Durante la notte, la nave Libra della marina militare, attiva nell’operazione Mare Nostrum, ha soccorso 451 migranti e si dirige verso il porto di Pozzallo (Ragusa). Una donna al nono mese di gravidanza è stata trasferita a Lampedusa con una motovedetta della guardia costiera. A Pozzallo è inoltre previsto l’arrivo di altri 1300 migranti, soccorsi dal rimorchiatore Asso25, scortato dalla nave Libra. La nave San Giorgio della marina militare ha assistito nelle scorse ore oltre 200 migranti a bordi di un natante a sud di Lampedusa. La fregata Euro del contingente Mare Nostrum della marina militare ha soccorso invece 297 migranti, tra cui 100 donne e 16 minori. Un altro intervento è stato inoltre condotto dalla Nave Libra, che ha imbarcato 165 migranti, tra cui 30 donne e 28 minori.

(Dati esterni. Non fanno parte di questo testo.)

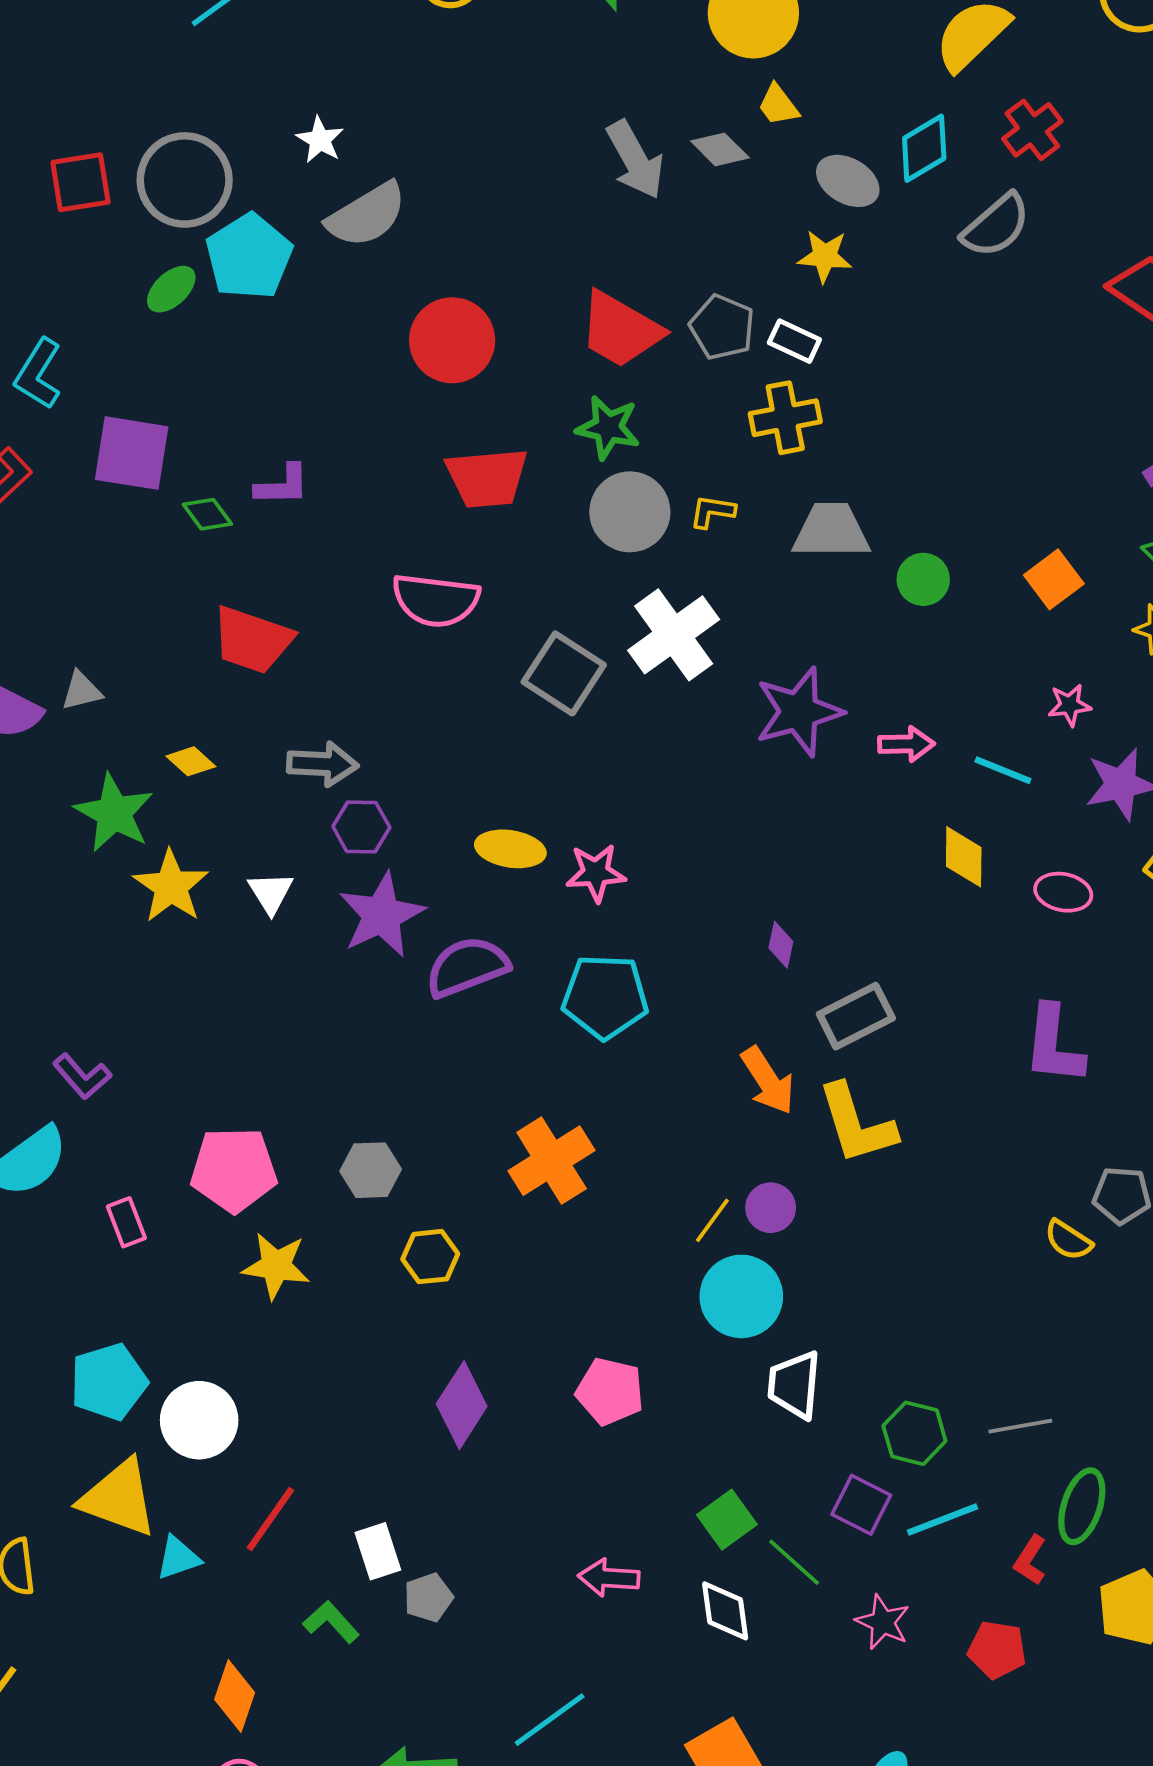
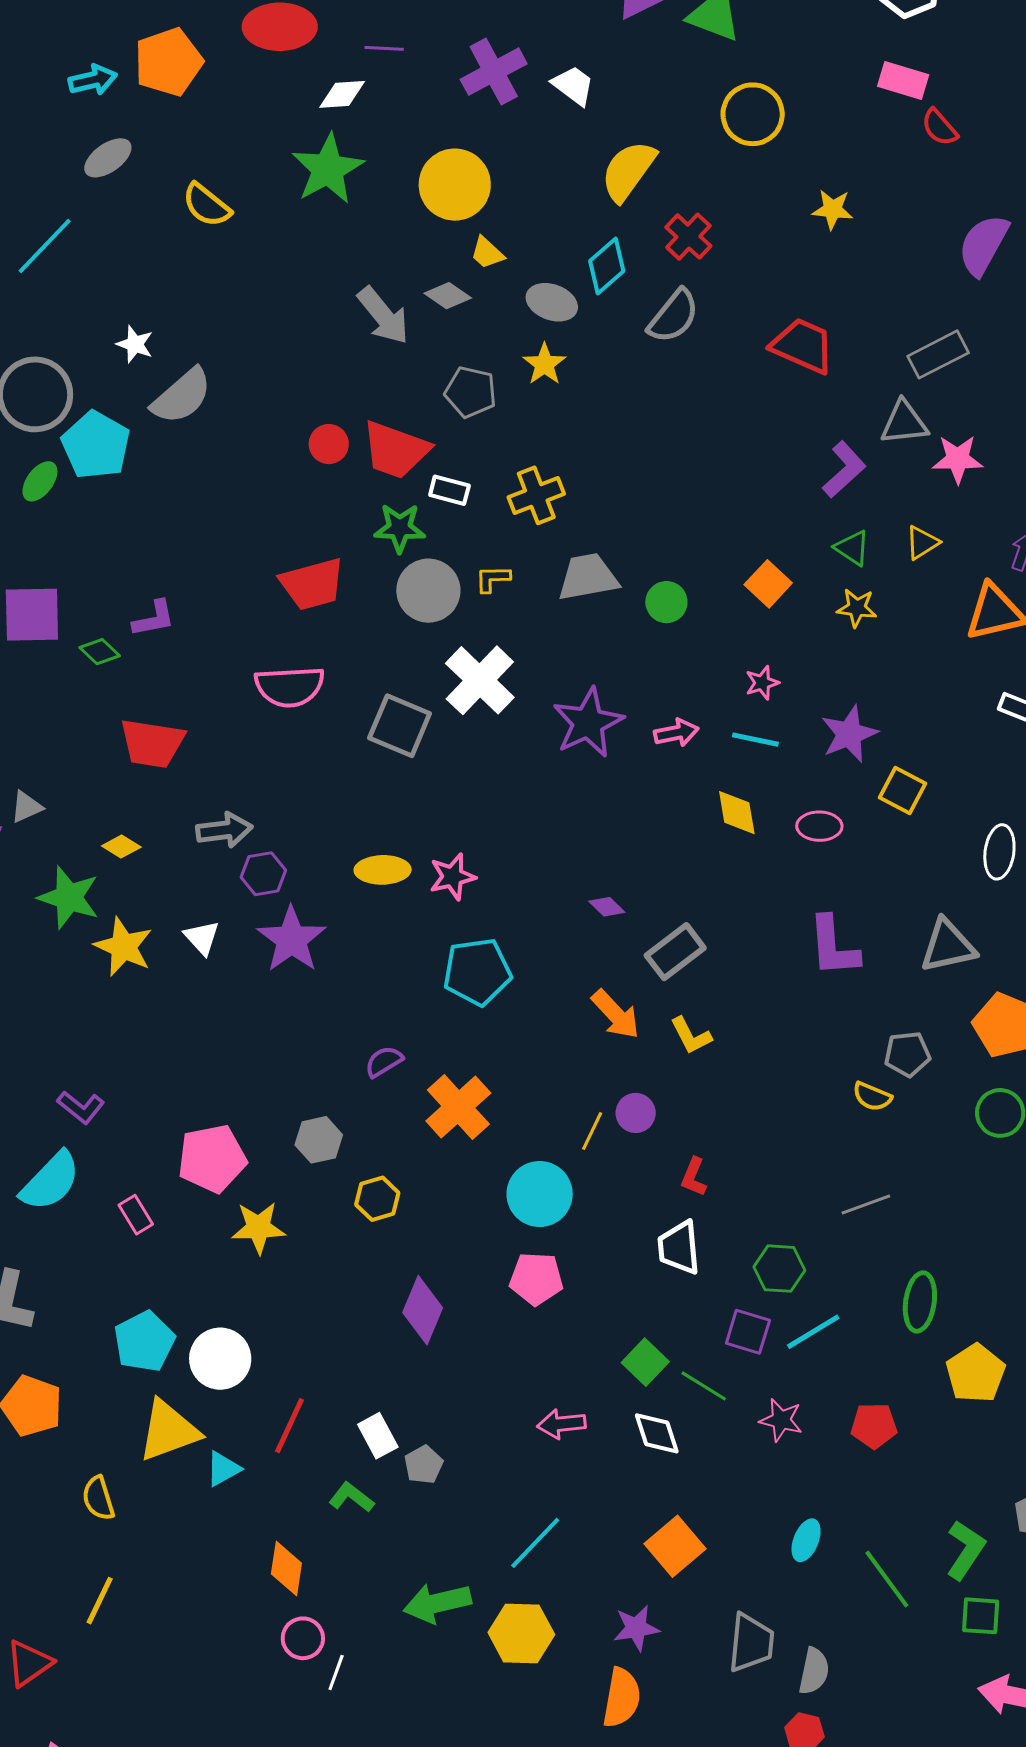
yellow star: (825, 256) -> (544, 364), turned -30
gray pentagon: (722, 327) -> (471, 392), moved
red circle: (452, 340) -> (329, 444), moved, size x0.6
white rectangle: (794, 341) -> (449, 490), moved
pink star: (1069, 705) -> (762, 683), moved
purple diamond: (781, 945) -> (607, 907), turned -48
purple semicircle: (467, 967) -> (384, 1062), moved, size x0.6
yellow L-shape: (857, 1124) -> (691, 1036), size x0.6
cyan circle: (741, 1296) -> (540, 1194), moved
gray line: (1020, 1426) -> (866, 1204), moved
yellow triangle: (119, 1498) -> (168, 1431), turned -30
red L-shape: (1030, 1560) -> (694, 1177), moved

L’emergenza al Sud continua. E la presidente della Camera Laura Boldrini nelle scorse ore ha chiesto l’intervento delle istituzioni europee: “Il nostro Paese”, ha detto in un intervento a Montecitorio, “proteso com’è nel Mediterraneo, è per tanti richiedenti asilo e rifugiati la prima sponda che si incontra nel proprio cammino verso la libertà. Ma i nostri non sono più soltanto confini nazionali. Sono confini europei. E allora è giusto che l’Europa tutta contribuisca allo sforzo che l’Italia sta compiendo nel salvare migliaia di vite umane in mare”.